Question

Which of the following hydride is electron deficient?
A. $NaH$
B. $Ca{H_2}$
C. $C{H_4}$
D. ${B_2}{H_6}$

Answer 1

Hint: From the above option, the hydride which is electron deficient is a colorless, pyrophoric gas with sweet odor. Usually, hydrides of group 13 of periodic table are electron deficient because they have a lesser number of electrons. For example $LiH$ , $B{H_3}$ and so on.

Complete answer:
Generally, electron deficient compounds are those compounds which have less number of electrons to form normal covalent bonds. Usually, hydrides of group 13 of periodic table are electron deficient because they have a lesser number of electrons.
From the given option Boron belongs to group 13 that means ${B_2}{H_6}$ is an electron deficient hydride. ${B_2}{H_6}$ is the diborane. The chemical formula for borane molecules is $B{H_3}$ . It is surrounded by six electrons, so it is electron deficient due to its incomplete octet. Boron atom in diborane is $s{p^3}$ hybridized. ${B_2}{H_6}$​ molecule has a total of $8$ covalent bonds but only twelve electrons that is six pairs. So, it has two electron pairs less than the maximum required number for bonding, which makes it electron deficient.

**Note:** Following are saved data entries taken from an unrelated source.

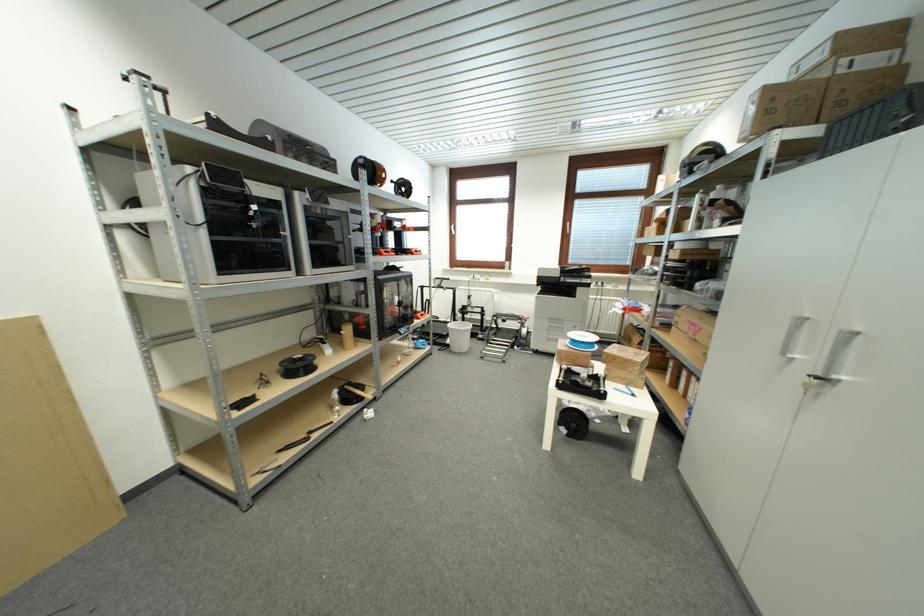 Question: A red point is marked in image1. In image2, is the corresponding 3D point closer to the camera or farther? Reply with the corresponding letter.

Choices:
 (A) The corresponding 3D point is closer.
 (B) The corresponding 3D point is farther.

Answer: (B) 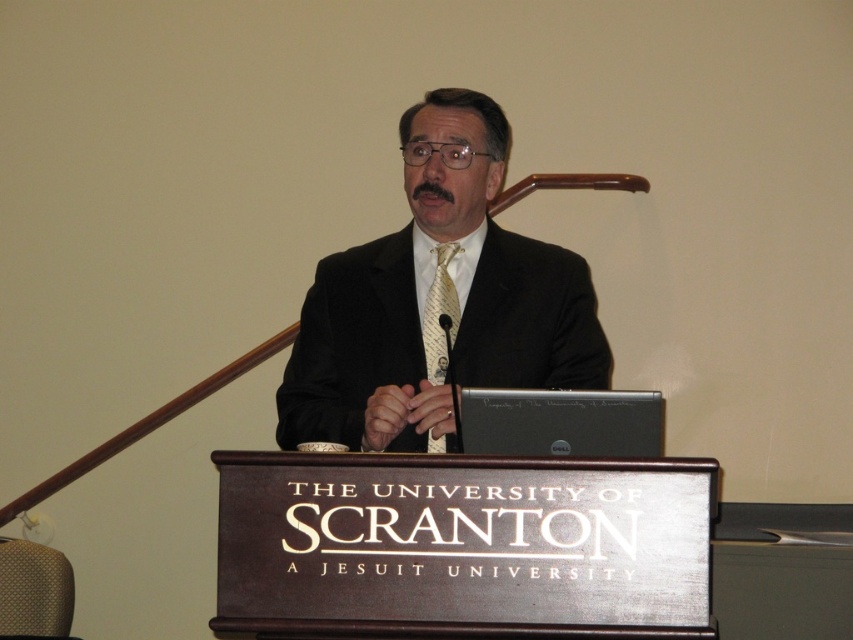 Question: Is black silk suit at center below black matte laptop at center?

Choices:
 (A) no
 (B) yes

Answer: (A)

Question: Does black silk suit at center have a lesser width compared to black matte laptop at center?

Choices:
 (A) yes
 (B) no

Answer: (B)

Question: Which of the following is the farthest from the observer?

Choices:
 (A) yellow silk tie at center
 (B) black matte laptop at center
 (C) black silk suit at center

Answer: (C)

Question: Which point is closer to the camera?

Choices:
 (A) yellow silk tie at center
 (B) black matte laptop at center
 (C) black silk suit at center

Answer: (B)

Question: Can you confirm if black matte laptop at center is positioned above yellow silk tie at center?

Choices:
 (A) no
 (B) yes

Answer: (A)

Question: Estimate the real-world distances between objects in this image. Which object is closer to the black matte laptop at center?

Choices:
 (A) yellow silk tie at center
 (B) black silk suit at center

Answer: (A)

Hence, option D is correct.

Note:
Diborane has the same number of electrons as ${C_2}{H_6}^{2 + }$ . This is due to the deprotonation of the planar molecule ethylene. Diborane is a compound with unusual bonding. The structure of diborane has ${D_{2h}}$ symmetry. Four hydrides are terminal, having two bridges between the boron centers. The lengths of the Boron hydrogen bridges bonds and the Boron hydrogen terminal bonds are $1.33$ and $1.19\mathop A\limits^0 $ , respectively. This difference in bond lengths reflects the difference in their strengths, the Boron hydrogen bridges bonds are relatively weaker. The weakness of the Boron hydrogen bridges vs Boron hydrogen terminal bonds is indicated by their vibrational signatures in the infrared spectrum, being $ \approx 2100$ and $2500c{m^{ - 1}}$ , respectively.